2 🐣 Case study I: simulation study

To practice control structures we are going to perform a simulation exercise

2.1 Question 1

Define a variable called amount that starts at 100. Design a loop of 20 iterations where on each iteration, amount is reduced to half its value. Think about what kind of loop structure you should use. The final value of amount should be 0.000095367 (approx).

Code
# We use a for since we know the number of iterations
# by default (and it does not depend on anything).

# we initially define amount in 100
amount <- 100 

# for the loop we use e.g. i as index, ranging from 1 to 20
for (i in 1:20) {
  
  # the code is the same and does not depend on i
  amount <- amount/2
}
amount

2.2 Question 2

Design a loop structure so that you find the iteration where amount is less than 0.001 for the first time. Once found save it in iter and stop the loop.

Code
# two ways: for and while

# for
amount <- 100 

# we already know that in 20 it is less than 0.001 so we can set
# that amount as a ceiling knowing that it will not be reached
for (i in 1:20) {
  
  # if it is still not less, we continue dividing
  if (amount >= 0.001) {
    
    amount <- amount/2
    
  } else {
    
    # if it is already smaller, we save the iteration (think why i - 1)
    iter <- i - 1 
    
    # and abort it
    break
  }
  
}

# while
amount <- 100 

iter <- 0 # we must initialize the iterations

# we don't know how many iterations, only that it should stop when
# amount is below that amount
while (amount >= 0.001) {
  
  amount <- amount/2
    
  # classic while structure: if iteration runs
  # we update a value (in this case to count one iteration)
  iter <- iter + 1
}

iter

2.3 Question 3

In R we have the function %%: if we put a %% b it returns the remainder that would give the division \(a/b\). For example, 4 %%% 2 gives 0 since 4 is an even number (that is, its remainder when dividing by 2 is 0). If we put 13 %% 5 we get 3, since the remainder of dividing 13 by 5 is 3.

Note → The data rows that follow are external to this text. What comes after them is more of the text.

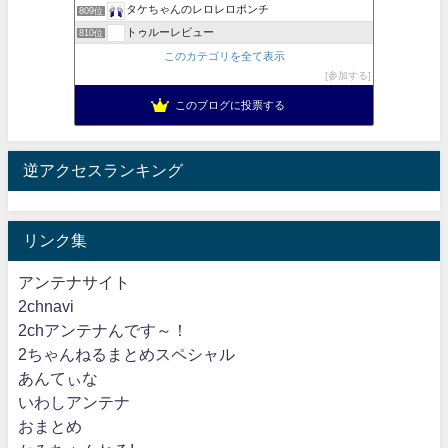
タケちゃんのレロレロポンチ
809位
トゥルーレビュー
810位
このカテゴリを全て表示
参加する
このブログに投票する
逆アクセスランキング
リンク集
アンテナサイト
2chnavi
2chアンテナんです～！
2ちゃんねるまとめスペシャル
あんてぃな
いわしアンテナ
おまとめ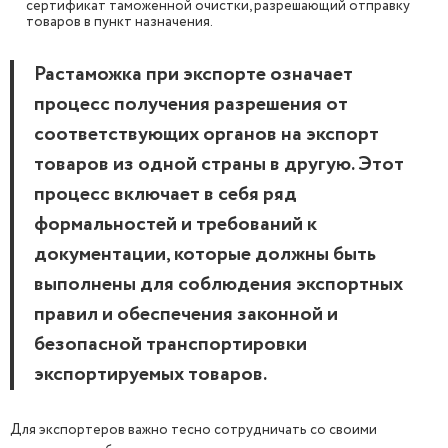
сертификат таможенной очистки, разрешающий отправку
товаров в пункт назначения.
Растаможка при экспорте означает
процесс получения разрешения от
соответствующих органов на экспорт
товаров из одной страны в другую. Этот
процесс включает в себя ряд
формальностей и требований к
документации, которые должны быть
выполнены для соблюдения экспортных
правил и обеспечения законной и
безопасной транспортировки
экспортируемых товаров.
Для экспортеров важно тесно сотрудничать со своими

# Remainder by dividing by 2
3 %% 2
[1] 1
4 %% 2
[1] 0
5 %% 2
[1] 1
6 %% 2
[1] 0
# Remainder by dividing by 3
9 %% 3
[1] 0
10 %% 3
[1] 1
11 %% 3
[1] 2
12 %% 3
[1] 0

Starting at an initial amount initial_amount of 100 (euros), design a loop that adds 3€ plus the iteration you are on if the current amount is even and subtracts 5€ minus the iteration you are on if it is odd, UNLESS the amount is already equal or below 0 (in that case it should neither add nor subtract). Example: if amount is 50 euros and you are in iteration 13, it will add 3 + 13 (66 in total); if amount is 51 euros and you are in iteration 13, it will subtract 5 + 13 (33 in total); if amount is -2 euros and you are in iteration 13, it will add 3 + 13 (14 in total); if amount is -1 euros and you are in iteration 13, it will do nothing. Save the resulting amounts for each iteration (maximum of 150 iterations). Start from iteration 2

Code
initial_amount <- 100
amount <- c(initial_amount, rep(NA, 149))
for (i in 2:150) {
  
  if (amount[i - 1] %% 2 == 0) {
    
    amount[i] <- amount[i - 1] + 3 + i
    
  } else if (amount[i - 1] > 0) {
    
    amount[i] <- amount[i - 1] - (5 + i)
    
  } else {
    
    amount[i] <- amount[i - 1]
    
  }
}

What happened?

3 Functions in R

Not only can we use default functions that come already loaded in packages, we can also create our own functions to automate tasks. How to create our own function?

3.1 Basic scheme

Let’s look at its basic scheme:

  • Name: for example name_fun (no spaces or strange characters). To the name we assign the reserved word function().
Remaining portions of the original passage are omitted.